Aprì gli occhi dolcemente, assaporando ogni minuscola goccia del liquido che le era appena sceso per la gola. Miele, a giudicare dal sapore.

Sentiva un dolorino sordo nel polso, come se si fosse tagliata leggermente.

La nebbia tremula che l’avvolgeva la cullava benefica, le sussurrava di abbandonarsi nella sua coltre calda, ma Elsa non riusciva a fidarsi. Una nota leggera di sadismo appariva tra le tenui parole che sentiva, come se abbandonandosi sarebbe stata risucchiata in un vuoto senza fine.

Nonostante questo, la regina era felice. Si vedeva nell’ombra come una rosa, delicata ma forte allo stesso tempo.

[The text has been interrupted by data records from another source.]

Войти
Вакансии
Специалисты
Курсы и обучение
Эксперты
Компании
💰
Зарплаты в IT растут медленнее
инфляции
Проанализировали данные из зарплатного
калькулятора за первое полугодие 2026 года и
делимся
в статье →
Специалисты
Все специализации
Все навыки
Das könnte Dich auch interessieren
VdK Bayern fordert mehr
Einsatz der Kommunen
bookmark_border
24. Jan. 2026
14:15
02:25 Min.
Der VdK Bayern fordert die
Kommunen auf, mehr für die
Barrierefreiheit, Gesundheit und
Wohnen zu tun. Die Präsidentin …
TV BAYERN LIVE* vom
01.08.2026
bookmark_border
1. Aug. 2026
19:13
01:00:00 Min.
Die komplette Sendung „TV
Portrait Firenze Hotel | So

Sbatté le palpebre a fatica, e la nebbia sembrò essere meno reale, mentre i contorni distinti di una stanza le sfumavano attraverso. Elsa li sbatté ancora e ancora.

Quando finalmente riuscì a mettere a fuoco il luogo dove si trovava, sentì la felicità scemarle dal corpo come un velo che le venisse strappato all’improvviso.

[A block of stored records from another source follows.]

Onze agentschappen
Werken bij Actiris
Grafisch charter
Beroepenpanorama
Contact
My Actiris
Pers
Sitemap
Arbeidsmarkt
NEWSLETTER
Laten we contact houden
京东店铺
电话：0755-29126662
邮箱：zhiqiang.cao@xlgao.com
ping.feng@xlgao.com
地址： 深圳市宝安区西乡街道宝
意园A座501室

Il dolore al polso divenne improvvisamente troppo forte per essere frutto di un semplice taglio.

Come in sogno, diresse lo sguardo verso la mano destra. Solo che non c’era più.

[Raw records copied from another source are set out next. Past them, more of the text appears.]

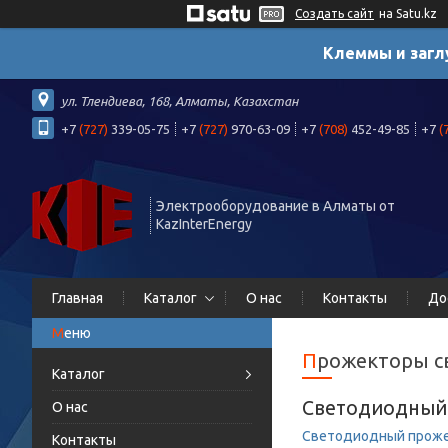
Создать сайт
на Satu.kz
Клеммы и загл
ул. Тлендиева, 168, Алматы, Казахстан
+7
(727)
339-05-75
+7
(727)
970-63-09
+7
(708)
452-49-85
+7
(
Электрооборудование в Алматы от
KazInterEnergy
Главная
Каталог
О нас
Контакты
До
Прожекторы 
Каталог
Светодиодный 
О нас
Светодиодный проже
Контакты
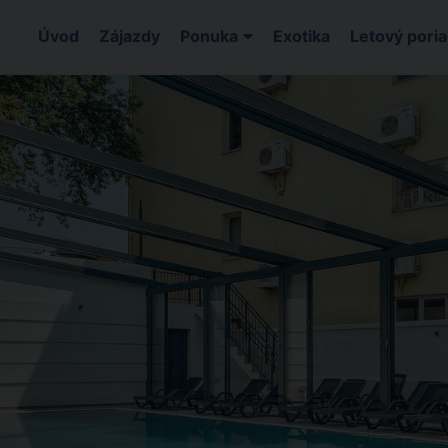
Úvod
Zájazdy
Ponuka
Exotika
Letový pori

Il suo braccio finiva all’improvviso in un involto di bende macchiate di sangue coagulato, dove un tempo doveva esserci stato il polso.

Ricordò tutto.

-Finalmente ti sei svegliata. –le disse una voce profonda e dura. Le parole le erano rivolte da un uomo visibilmente trascurato.

Un tempo doveva aver avuto capelli e occhi di un morbido castano, mentre il viso avere angolature non troppo appuntite; ora invece la guardava con occhi di pietra, spettatori di troppi orrori, mentre i capelli erano unti ed asimmetrici.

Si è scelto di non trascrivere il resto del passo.